• EXERCISE DESCRIPTION:
Which lines in the entries below contain the string "command"? Show each of them in full.

Top of SUPPLIED MATERIAL

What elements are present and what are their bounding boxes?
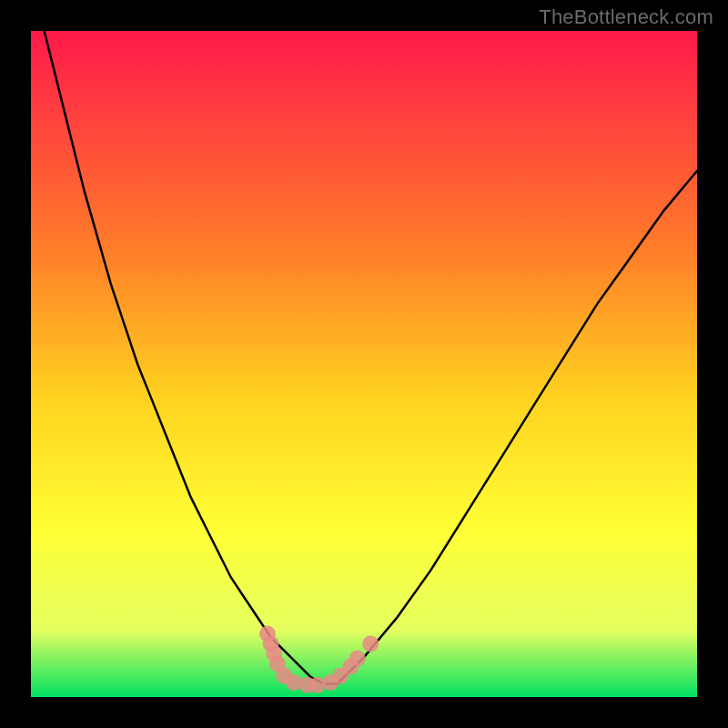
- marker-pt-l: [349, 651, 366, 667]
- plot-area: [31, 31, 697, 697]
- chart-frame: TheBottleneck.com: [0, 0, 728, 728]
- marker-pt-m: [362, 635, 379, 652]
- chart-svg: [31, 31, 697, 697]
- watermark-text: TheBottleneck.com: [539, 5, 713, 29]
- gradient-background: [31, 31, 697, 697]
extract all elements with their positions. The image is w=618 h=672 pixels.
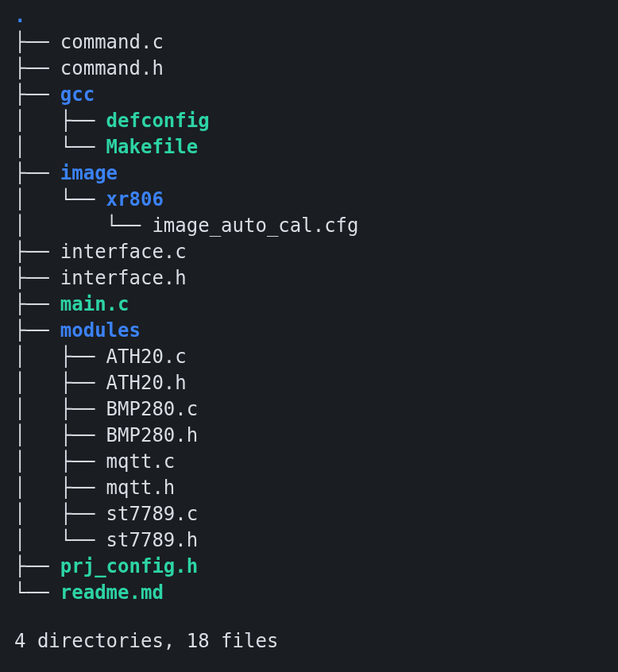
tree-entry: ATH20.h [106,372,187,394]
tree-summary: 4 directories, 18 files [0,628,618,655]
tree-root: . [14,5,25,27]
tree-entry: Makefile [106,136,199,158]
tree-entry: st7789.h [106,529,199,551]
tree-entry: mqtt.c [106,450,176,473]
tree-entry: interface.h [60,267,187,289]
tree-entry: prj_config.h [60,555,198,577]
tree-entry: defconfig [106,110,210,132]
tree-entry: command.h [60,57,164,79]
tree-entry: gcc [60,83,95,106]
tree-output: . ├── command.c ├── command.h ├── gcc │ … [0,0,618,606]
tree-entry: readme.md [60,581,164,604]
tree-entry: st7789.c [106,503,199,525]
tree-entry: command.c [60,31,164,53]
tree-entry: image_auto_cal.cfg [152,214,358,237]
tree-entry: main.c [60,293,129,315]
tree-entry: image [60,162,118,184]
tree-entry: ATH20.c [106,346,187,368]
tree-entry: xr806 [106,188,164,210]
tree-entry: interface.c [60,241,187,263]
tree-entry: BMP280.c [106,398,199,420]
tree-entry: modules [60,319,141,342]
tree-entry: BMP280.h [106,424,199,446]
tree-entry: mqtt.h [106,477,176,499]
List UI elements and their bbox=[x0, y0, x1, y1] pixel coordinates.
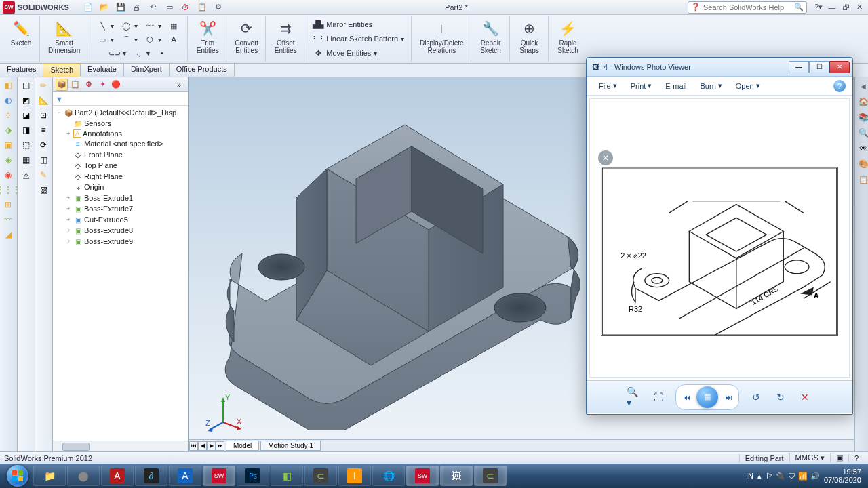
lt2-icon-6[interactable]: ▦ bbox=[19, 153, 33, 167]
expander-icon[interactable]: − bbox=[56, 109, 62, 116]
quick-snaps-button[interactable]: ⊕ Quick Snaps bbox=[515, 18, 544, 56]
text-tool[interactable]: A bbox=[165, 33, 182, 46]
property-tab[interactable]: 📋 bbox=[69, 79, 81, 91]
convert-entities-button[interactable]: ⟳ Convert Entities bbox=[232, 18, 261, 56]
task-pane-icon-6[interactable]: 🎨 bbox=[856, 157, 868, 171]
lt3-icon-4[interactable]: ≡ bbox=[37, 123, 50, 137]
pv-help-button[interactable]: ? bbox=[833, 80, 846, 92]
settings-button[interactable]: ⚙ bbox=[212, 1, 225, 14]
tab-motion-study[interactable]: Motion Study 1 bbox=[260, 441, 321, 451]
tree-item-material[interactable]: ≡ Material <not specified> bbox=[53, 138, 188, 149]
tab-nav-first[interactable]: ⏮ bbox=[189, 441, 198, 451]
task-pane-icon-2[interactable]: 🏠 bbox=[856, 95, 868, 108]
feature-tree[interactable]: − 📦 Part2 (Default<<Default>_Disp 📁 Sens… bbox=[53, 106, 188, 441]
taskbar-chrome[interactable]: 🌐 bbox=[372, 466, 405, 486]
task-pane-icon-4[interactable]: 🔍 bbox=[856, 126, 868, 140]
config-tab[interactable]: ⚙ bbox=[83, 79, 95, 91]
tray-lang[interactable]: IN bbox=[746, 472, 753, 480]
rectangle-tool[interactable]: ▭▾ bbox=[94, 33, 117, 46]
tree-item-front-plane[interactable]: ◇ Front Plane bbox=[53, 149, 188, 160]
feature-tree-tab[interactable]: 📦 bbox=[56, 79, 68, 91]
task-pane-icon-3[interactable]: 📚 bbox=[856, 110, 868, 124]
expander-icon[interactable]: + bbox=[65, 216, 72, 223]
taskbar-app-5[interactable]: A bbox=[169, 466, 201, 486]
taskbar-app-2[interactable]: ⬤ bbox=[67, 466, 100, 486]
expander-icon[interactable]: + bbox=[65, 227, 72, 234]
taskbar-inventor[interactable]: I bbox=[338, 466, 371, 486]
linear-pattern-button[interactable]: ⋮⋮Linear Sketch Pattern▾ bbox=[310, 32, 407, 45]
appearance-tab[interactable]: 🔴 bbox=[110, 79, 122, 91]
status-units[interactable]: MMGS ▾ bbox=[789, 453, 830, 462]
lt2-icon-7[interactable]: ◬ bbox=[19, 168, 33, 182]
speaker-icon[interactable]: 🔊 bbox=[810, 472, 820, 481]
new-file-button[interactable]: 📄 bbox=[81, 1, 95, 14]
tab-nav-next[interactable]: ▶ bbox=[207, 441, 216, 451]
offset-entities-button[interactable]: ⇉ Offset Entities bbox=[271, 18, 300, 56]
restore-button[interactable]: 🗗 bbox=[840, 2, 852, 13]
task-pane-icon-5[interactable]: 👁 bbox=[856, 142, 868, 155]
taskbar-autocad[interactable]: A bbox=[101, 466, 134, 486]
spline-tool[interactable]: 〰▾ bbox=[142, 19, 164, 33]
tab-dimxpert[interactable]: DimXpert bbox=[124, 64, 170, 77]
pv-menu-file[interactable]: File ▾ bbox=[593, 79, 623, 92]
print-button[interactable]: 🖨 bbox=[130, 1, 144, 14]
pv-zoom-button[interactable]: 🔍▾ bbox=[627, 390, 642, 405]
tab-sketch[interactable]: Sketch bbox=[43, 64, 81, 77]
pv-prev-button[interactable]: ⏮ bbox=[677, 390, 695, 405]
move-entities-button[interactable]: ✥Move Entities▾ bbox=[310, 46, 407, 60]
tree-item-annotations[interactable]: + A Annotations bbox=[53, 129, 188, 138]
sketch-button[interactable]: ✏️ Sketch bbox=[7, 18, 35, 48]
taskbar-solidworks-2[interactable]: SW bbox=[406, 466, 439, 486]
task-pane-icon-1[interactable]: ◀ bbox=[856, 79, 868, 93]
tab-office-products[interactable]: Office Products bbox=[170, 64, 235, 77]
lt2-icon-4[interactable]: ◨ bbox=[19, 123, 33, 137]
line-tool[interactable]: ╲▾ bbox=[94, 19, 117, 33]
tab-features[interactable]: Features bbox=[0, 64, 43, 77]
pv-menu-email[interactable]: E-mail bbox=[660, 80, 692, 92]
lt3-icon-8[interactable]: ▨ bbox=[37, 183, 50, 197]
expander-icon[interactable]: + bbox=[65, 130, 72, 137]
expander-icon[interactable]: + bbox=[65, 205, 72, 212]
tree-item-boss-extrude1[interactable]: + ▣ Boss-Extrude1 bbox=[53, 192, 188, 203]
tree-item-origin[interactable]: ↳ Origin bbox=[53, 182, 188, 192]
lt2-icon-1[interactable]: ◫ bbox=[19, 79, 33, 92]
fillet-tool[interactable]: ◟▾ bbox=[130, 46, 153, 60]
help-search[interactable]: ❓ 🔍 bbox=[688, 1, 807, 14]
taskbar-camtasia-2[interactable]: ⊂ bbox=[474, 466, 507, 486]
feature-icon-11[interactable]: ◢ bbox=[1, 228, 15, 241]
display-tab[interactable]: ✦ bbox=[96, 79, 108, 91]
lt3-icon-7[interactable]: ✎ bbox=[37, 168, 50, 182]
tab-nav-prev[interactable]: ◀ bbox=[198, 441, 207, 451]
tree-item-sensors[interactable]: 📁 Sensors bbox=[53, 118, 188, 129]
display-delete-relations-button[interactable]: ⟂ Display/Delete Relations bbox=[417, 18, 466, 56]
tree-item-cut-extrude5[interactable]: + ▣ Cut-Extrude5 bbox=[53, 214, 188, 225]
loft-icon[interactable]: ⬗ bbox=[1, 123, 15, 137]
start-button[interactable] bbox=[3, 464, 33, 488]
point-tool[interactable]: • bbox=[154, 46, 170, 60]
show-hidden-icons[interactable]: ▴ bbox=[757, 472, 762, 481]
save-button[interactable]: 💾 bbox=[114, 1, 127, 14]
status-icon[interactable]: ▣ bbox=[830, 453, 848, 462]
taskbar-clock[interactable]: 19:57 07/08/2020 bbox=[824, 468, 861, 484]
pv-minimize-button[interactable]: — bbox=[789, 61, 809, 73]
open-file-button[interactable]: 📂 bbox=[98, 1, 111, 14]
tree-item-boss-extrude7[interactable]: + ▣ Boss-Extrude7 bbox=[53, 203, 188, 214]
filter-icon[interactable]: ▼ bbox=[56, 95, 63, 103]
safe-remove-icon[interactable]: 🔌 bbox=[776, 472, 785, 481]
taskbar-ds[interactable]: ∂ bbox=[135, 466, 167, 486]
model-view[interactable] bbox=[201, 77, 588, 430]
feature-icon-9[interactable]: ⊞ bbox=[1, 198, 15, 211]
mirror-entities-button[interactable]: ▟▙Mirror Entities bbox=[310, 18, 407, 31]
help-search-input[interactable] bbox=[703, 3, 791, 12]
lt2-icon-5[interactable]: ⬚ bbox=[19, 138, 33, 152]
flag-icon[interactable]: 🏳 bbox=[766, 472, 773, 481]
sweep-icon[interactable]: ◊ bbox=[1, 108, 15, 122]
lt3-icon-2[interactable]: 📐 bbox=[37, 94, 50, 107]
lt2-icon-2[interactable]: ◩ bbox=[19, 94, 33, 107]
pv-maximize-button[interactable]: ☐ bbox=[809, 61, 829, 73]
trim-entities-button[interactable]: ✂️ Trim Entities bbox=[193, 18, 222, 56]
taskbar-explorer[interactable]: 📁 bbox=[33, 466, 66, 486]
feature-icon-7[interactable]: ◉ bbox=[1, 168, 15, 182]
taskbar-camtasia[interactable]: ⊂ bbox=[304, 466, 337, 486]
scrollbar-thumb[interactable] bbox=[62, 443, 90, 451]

Bottom of SUPPLIED MATERIAL

• ANSWER SPACE:
tree-entry: command.h [60,57,164,79]
tree-output: . ├── command.c ├── command.h ├── gcc │ … [0,0,618,606]
tree-entry: command.c [60,31,164,53]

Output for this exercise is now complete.